Since I’ve been living in Mass, I’ve seen more accidents happen in front of my eyes than ever before. I’ve seen side swipes, cyclists nearly hit with doors, cars bouncing off one another at high speed in an intersection, and one of the major highways on the way out to the office is usually closed due to an accident at least a few times a week. I largely attribute this to a severe lack of standards, testing, and the assumption that driving is a right and not the legal privilege that it actually is (yes, even here, it’s not a right to drive a vehicle under the law). My own driving test in Massachusetts lasted around 9 minutes – that was the practical test – and the “theory” exam, well, that was simply laughable. There’s no highway code to asses you on (the driving manual is a joke), but that doesn’t mean that the test doesn’t have to be solely about drink driving legislation. Because what would, anywhere else, be a simple question: “should you drink anything and operate a car?” (no, you really shouldn’t, not even a “couple of beers”) turns into a series of questions that occupy half of the test (the remainder is largely pointless – obviously you shouldn’t ever run over blind people). If you fail the theory, don’t worry, because you can retake it as many times as you like back-to-back until you pass.

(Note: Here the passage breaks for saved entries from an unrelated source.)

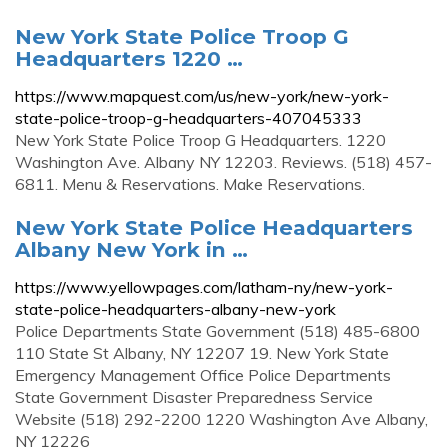
New York State Police Troop G
Headquarters 1220 …
https://www.mapquest.com/us/new-york/new-york-
state-police-troop-g-headquarters-407045333
New York State Police Troop G Headquarters. 1220
Washington Ave. Albany NY 12203. Reviews. (518) 457-
6811. Menu & Reservations. Make Reservations.
New York State Police Headquarters
Albany New York in …
https://www.yellowpages.com/latham-ny/new-york-
state-police-headquarters-albany-new-york
Police Departments State Government (518) 485-6800
110 State St Albany, NY 12207 19. New York State
Emergency Management Office Police Departments
State Government Disaster Preparedness Service
Website (518) 292-2200 1220 Washington Ave Albany,
NY 12226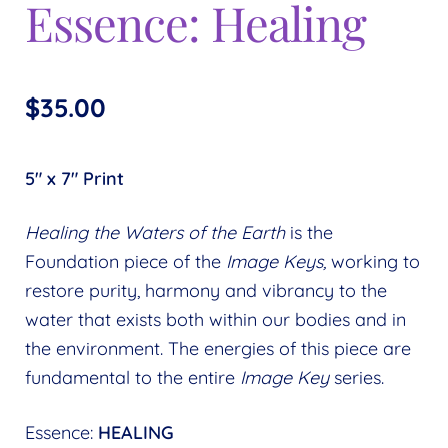
Essence: Healing
$
35.00
5″ x 7″ Print
Healing the Waters of the Earth
is the
Foundation piece of the
Image Keys,
working to
restore purity, harmony and vibrancy to the
water that exists both within our bodies and in
the environment. The energies of this piece are
fundamental to the entire
Image Key
series.
Essence:
HEALING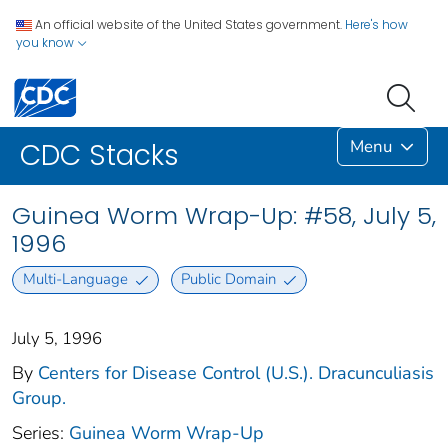
An official website of the United States government.
Here's how
you know
Menu
CDC Stacks
Guinea Worm Wrap-Up: #58, July 5,
1996
Multi-Language
Public Domain
July 5, 1996
By
Centers for Disease Control (U.S.). Dracunculiasis
Group.
Series:
Guinea Worm Wrap-Up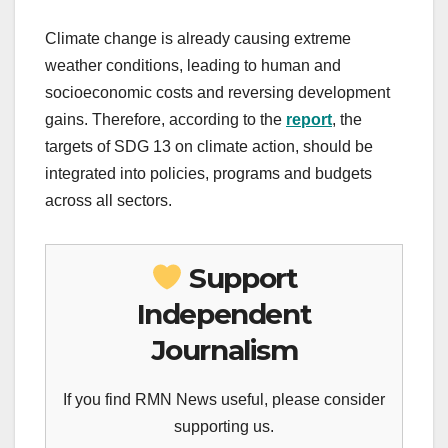
Climate change is already causing extreme
weather conditions, leading to human and
socioeconomic costs and reversing development
gains. Therefore, according to the
report
, the
targets of SDG 13 on climate action, should be
integrated into policies, programs and budgets
across all sectors.
Support
Independent
Journalism
If you find RMN News useful, please consider
supporting us.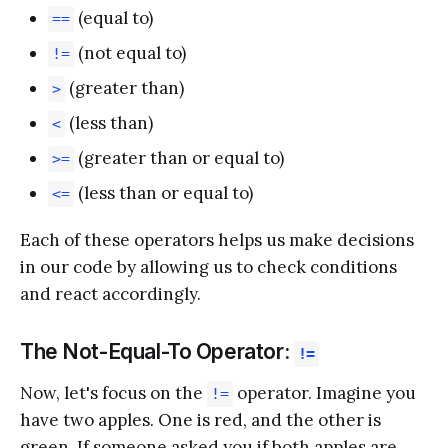
(equal to)
==
(not equal to)
!=
(greater than)
>
(less than)
<
(greater than or equal to)
>=
(less than or equal to)
<=
Each of these operators helps us make decisions
in our code by allowing us to check conditions
and react accordingly.
The Not-Equal-To Operator:
!=
Now, let's focus on the
operator. Imagine you
!=
have two apples. One is red, and the other is
green. If someone asked you if both apples are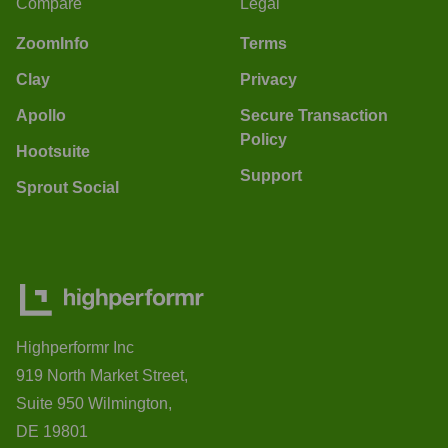
Compare
Legal
ZoomInfo
Terms
Clay
Privacy
Apollo
Secure Transaction
Policy
Hootsuite
Support
Sprout Social
Highperformr Inc
919 North Market Street,
Suite 950 Wilmington,
DE 19801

Once you have your license, you can forget about ever using those signals (don’t worry, they don’t seem to care about teaching you to use them in the first place, but in case you ever bothered to learn to use mirrors and signals), because a large number of the other drivers won’t bother. They’ll happily swerve and overtake/undertake/anytake all without even bothering to indicate intention – or if they do, it’ll be after they’ve already started moving. And there’s no requirement for the signals to actually be a different colour from the rear breaking lights, which really helps keep you awake if you’re driving in poor visibility. When you get where you’re going, don’t expect anyone to let you in. If you use your signals at this point, you’re doomed to failure – it’s a sign of weakness, it’s a sign that you must be looking, so other people should immediately cut you up, and go crazy, anything to prevent you from making the move you might be considering. And anyway, don’t worry if you miss your exit, because enough drivers here will happily back up on the highway to get to a missed exit – after all, it’s faster and far more dangerous, and so therefore in keeping with other best practices.
And you needn’t worry about that semi (UK: HGV – Heavy Goods Vehicle) driver who’s overtaking and performing dangerous manoeuvres at high speed on the highway. Because he (or she) are clearly getting enough sleep and rest, after all, there’s no tacograph system in operation, nothing but minimal paper record requirements separating the operating company (with its motivation to get goods to their destination as quickly as possible) from its profit. Of course, I personally think Europe goes too far with its legislation in this respect, so I guess on some level it’s nice to know that many US states do largely nothing in return. I guess on some level, that balances things out quite nicely.
Now, this is where you’re wondering if I’m going to come out praising the UK system. The answer, of course, is that I’m not. I don’t think the UK has all the answers – I certainly think the DSA (Driving Standards Agency) is run by assclowns who couldn’t figure out how to run any kind of commercial operation, so they run a government agency instead – but I do at least think that the UK is setting an example in terms of testing quality that some US states really should look into. You’ve got to ask yourself, when you live in the State with one of the worst accident rates, is it really that people are fundamentally unable to drive vehicles in MA, or is it actually that the standards are so fundamentally low and lacking that they serve to create the mess that is the level of accidents, auto insurance rates, and other craziness. It’s not actually funny, in spite of my use of sarcasm to describe driving here, it’s actually shamefully appalling.
Of course, this isn’t the case of every driver. I don’t think I’m the best driver by any means, and I’ve seen some great examples of excellent driving in Massachusetts and throughout the US. I just wish there were some actual (non-laughable) national standards being applied, some consistency, and more of a desire to use education as a preventative measure rather than a tendency towards being reactionary after the fact.